AK Parti iktidarı çözülme sürecindedir. Hiç bir inandırıcılığı ve topluma hiç bir vaadi kalmadı. Sarıldıkları tek yer dincilik, bizi seçmezseniz din elden gider gibi sunuyorlar. Bu bir vaat değil, ‘gidersek sizler için çok kötü olur’ gibi etraflarındaki yapılara ve toplumlara bu yönde propaganda yapılıyor. Muhalefetin bu alana sıkışmaması, bunu yeniden üreterek siyasetin bu alana sıkışmamasına izin vermemesi gerekiyor. Bu ülkede 10 milyonun üzerinde salt asgarî ücretle çalışan insanlar var. Bu ülkede işsizlik oranı yüzde 20 üzerine çıkmış durumdadır. Yılda 60 çocuğu iş hayatında kaybediyoruz. Bunu yapan iktidar insanlara dinden bahsediyor. Bizler bunun karşısındayız, bütün muhalefet bunun karşısında. Hepimizin yüksek sesle sınıftan, emekten yana söylemimizi dile getirmemiz gerekiyor Ülkemizin gerçek sorunları başörtüsü değil, yoksulluktur. Temel yasaları bile hiçe sayan iktidarla anayasa tartışmalarına giremiyor durumdayız. Bu ülkenin emekçilerinin, ezilenleri yok sayan onları sadece siyasetin bir unsuru görenlerin karşısında pek çok alanda halkımızın, sorununu dile getiremeyenlerin sesi olmaya çalıştık. Bundan sonrada yolumuza devam edeceğiz. İnsanların mücadele etmeleri için onlarla birlikte yol yürüyeceğiz. Ne yapacaksak halkımızla birlikte ve halk için yapacağız. Seçin sonuçlarından bağımsız olarak, emekten yana bir yaşama devam etmek için yolumuza devam edeceğiz.

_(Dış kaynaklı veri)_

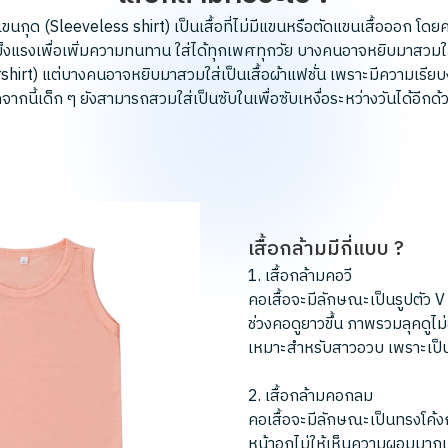
้อแขนกุด (Sleeveless shirt) เป็นเสื้อที่ไม่มีแขนหรือตัดแขนเสื้อออก โ
็งแรงเพื่อเพิ่มความทนทาน ใส่ได้ทุกเพศทุกวัย บางคนอาจหยิบมาสวมใส่
shirt) แต่บางคนอาจหยิบมาสวมใส่เป็นเสื้อผ้าแฟชั่น เพราะมีความเรีย
ากนี้เด็ก ๆ ยังสามารถสวมใส่เป็นซับในเพื่อซับเหงื่อระหว่างวันได้อีกด้
เสื้อกล้ามมีกี่แบบ ?
1. เสื้อกล้ามคอวี
คอเสื้อจะมีลักษณะเป็นรูปตัว 
ช่วงคอดูยาวขึ้น ภาพรวมลุคดูไม่
เหมาะสำหรับสาวอวบ เพราะเป็นต
2. เสื้อกล้ามคอกลม
คอเสื้อจะมีลักษณะเป็นทรงโค้
หน้าอกไม่ให้เห็นความผอมมากเ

Umutsuz olmak için hiç bir nedenimiz yok. Bu ülkeden yarısında fazlası iktidara direniyor. Bu durum bizler için her zaman umut kaynağıdır. Bu ülkenin ciddi ve köklü bir devrimci geleneğinde var.
Kongreye katılan Sol Parti Başkanlar Kurulu Üyesi İlknur Başer Şöyle konuştu;
Güzel günleri halkla birlikte kuracağız. 2019 Aralık ayında kurulduk ve ismimizi değiştirdik. Bu yol ve yolculuk halkın iktidarını kuruncaya kadar bitmeyecek. Sesi duyulmayan milyonlar, iktidar oluncaya kadar devam edecek. Yoksulluğu, zamları, işsizliği, emek sömürüsünü burada anlatmaya gerek yok. Yaşayarak her gün onlarcasını televizyonda görüyoruz. Her ne kadar saklamak isteseler de hepsini biliyoruz. Bugün Türkiye’de milyonlarca emekçi için ölüm çok kolay, yaşamak için zor hale geldi. Toplumun hafızasına 2015 ve sonrası süreci hatırlatılmaya çalışılıyor. Şimdi burada iktidarın ne yaptığından ziyade, toplumsal muhalefetin ne yapacağının Türkiye’yi belirleyeceği bir süreçten geçiyoruz. Doğa katliamı hat safhada, peki nasıl bir muhalefetle bu kötülük iktidarından kurtulur? Bu iktidar sağcılarla, sağcılık yarışı yapılarak yenilmez. Popüler siyaset yaparak da yenilmez. Bu iktidar örgütlü halk gücüyle yenilir. Halktan azade edilmiş bir siyaset. Bundan sonra ne yapılması gerekir? Halkın somut sorunları üzerinden örgütlenme gücüyle yapılır.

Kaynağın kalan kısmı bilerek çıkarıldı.